When the $6.2-million Bradenton Riverwalk, the 1.25-mile pedestrian park along the Manatee River, is completed in November, the opening will coincide with the inaugural Bradenton Blues Festival, a celebration of the city’s young and growing blues scene (the renowned Blues Revue magazine moved from California to Bradenton last year). In addition to sponsoring the main festival, Sarasota Guitar partnered with the nonprofit Realize Bradenton to coordinate Countdown to the Blues, a series of monthly talks and concerts highlighting different blues eras. “Aligning ourselves with community-based events,” says Nancy, “is a win-win, for the community and for us.”
All of this—the low prices, the aggressive marketing, the community involvement—has struck a chord in the local music scene, and the payoff is clear as Scott highlights monthly comparisons: from $71,460 in February 2011 to $115,731 in February 2012, from $78,102 in March 2011 to $147,746 in March 2012. He projects $2 million in revenue for 2012, and the recently launched online store (sarasotaguitarcompany.com) has expanded the company’s inventory to orchestra instruments, drums and percussion, keyboards, accessories and downloadable sheet music.

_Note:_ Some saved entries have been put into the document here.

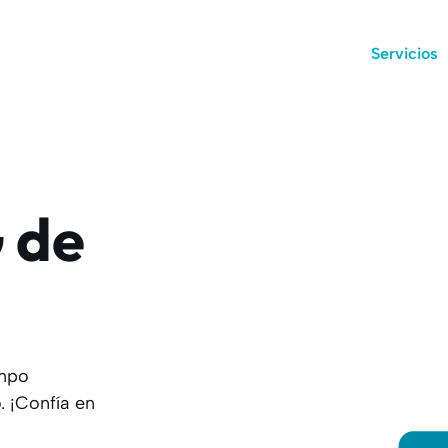
Servicios
 de
empo
 ¡Confía en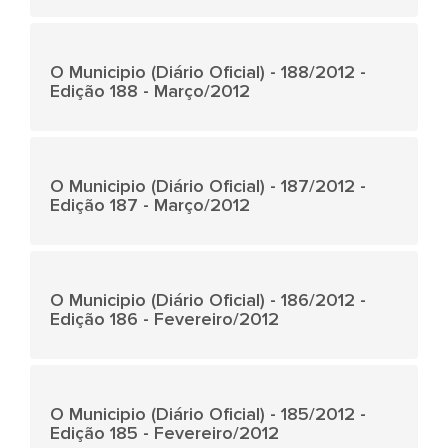
O Municipio (Diário Oficial) - 188/2012 -
Edição 188 - Março/2012
O Municipio (Diário Oficial) - 187/2012 -
Edição 187 - Março/2012
O Municipio (Diário Oficial) - 186/2012 -
Edição 186 - Fevereiro/2012
O Municipio (Diário Oficial) - 185/2012 -
Edição 185 - Fevereiro/2012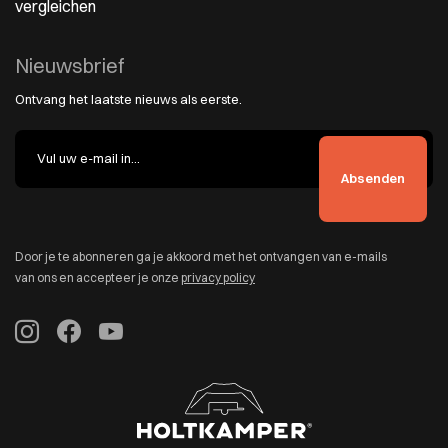
vergleichen
Nieuwsbrief
Ontvang het laatste nieuws als eerste.
Door je te abonneren ga je akkoord met het ontvangen van e-mails
van ons en accepteer je onze
privacy policy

At one point, Cook says he was considering opening a third store, maybe in Tampa or St. Petersburg. He decided to expand online instead, though, because he and Nancy hope to maintain and grow the local, familiar atmosphere that has developed in the two stores instead of spreading themselves thin over a larger area. “We don’t want to lose that community,” says Nancy.
Scott adds they are still learning how to cut costs and most effectively manage their business—recently by closing a warehouse and distribution center in Sarasota and moving the inventory to the back of the 2,000-square-foot Bradenton store. “It’s easy to keep track of everything when you’re selling $200 a day at the flea market,” he says. “Now we’ve got customers all over the country.”